Progressives are hot to see the 421-a tax abatement, which encourages developers to build more affordable housing by reducing their property-tax liability, die when it expires next month. But if the Legislature doesn’t pass a replacement, it’s a clear loss for New York City.
A new analysis by the Citizens Budget Commission confirms those losses include:
- Less rental housing construction.
Supposedly pro-tenant activists and lawmakers won’t admit that, absent some incentive like 421-a, developers will stop building residential units (except luxury ones) because the default tax rate for new construction is prohibitively high.
They also claim that ending the abatement will free up $1.8 billion in tax revenues. The CBC points out that not only are they wrong, but that much current revenue wouldn’t exist without 421-a.
Existing projects will still benefit from the abatements granted before 421-a lapsed, so the city will “lose” only about $100 million per year through Fiscal Year 2029 if the program’s not renewed; not until FY 2043 will even $1 billion of the now-foregone revenue be returned to the tax rolls.
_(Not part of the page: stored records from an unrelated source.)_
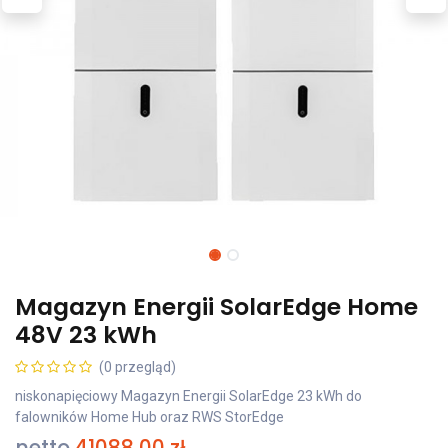
Magazyn Energii SolarEdge Home
48V 23 kWh
(0 przegląd)
niskonapięciowy Magazyn Energii SolarEdge 23 kWh do
falowników Home Hub oraz RWS StorEdge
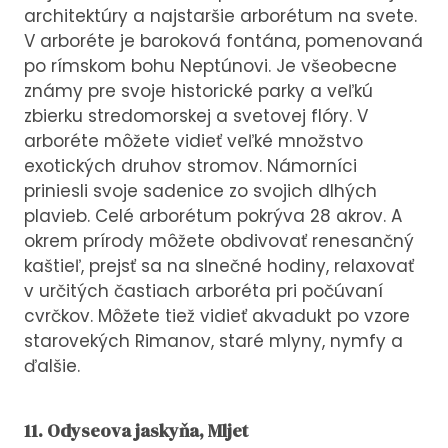
architektúry a najstaršie arborétum na svete.
V arboréte je baroková fontána, pomenovaná
po rímskom bohu Neptúnovi. Je všeobecne
známy pre svoje historické parky a veľkú
zbierku stredomorskej a svetovej flóry. V
arboréte môžete vidieť veľké množstvo
exotických druhov stromov. Námorníci
priniesli svoje sadenice zo svojich dlhých
plavieb. Celé arborétum pokrýva 28 akrov. A
okrem prírody môžete obdivovať renesančný
kaštieľ, prejsť sa na slnečné hodiny, relaxovať
v určitých častiach arboréta pri počúvaní
cvrčkov. Môžete tiež vidieť akvadukt po vzore
starovekých Rimanov, staré mlyny, nymfy a
ďalšie.
11. Odyseova jaskyňa, Mljet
Meanwhile, CBC reports, most development that occurs thanks to 421-a wouldn’t happen. That means the city loses out on the tax take such projects would generate after the abatements expire — as well as on the new housing (both market-rate and affordable) constructed.
So the budget watchdog urges both renewing or replacing 421-a and a broader package of policies to boost housing production, such as reducing construction and operating costs, increasing as-of-right zoning capacity and reforming the property-tax code.
A sane city tax code wouldn’t make it impossibly expensive to build new non-luxury housing; 421-a is a patch that allows enough construction to prevent Gotham from losing ground. Fixing the entire property-tax code won’t happen this year (or maybe ever); if the Legislature doesn’t replace the abatement now, it’s dooming New York to housing decay.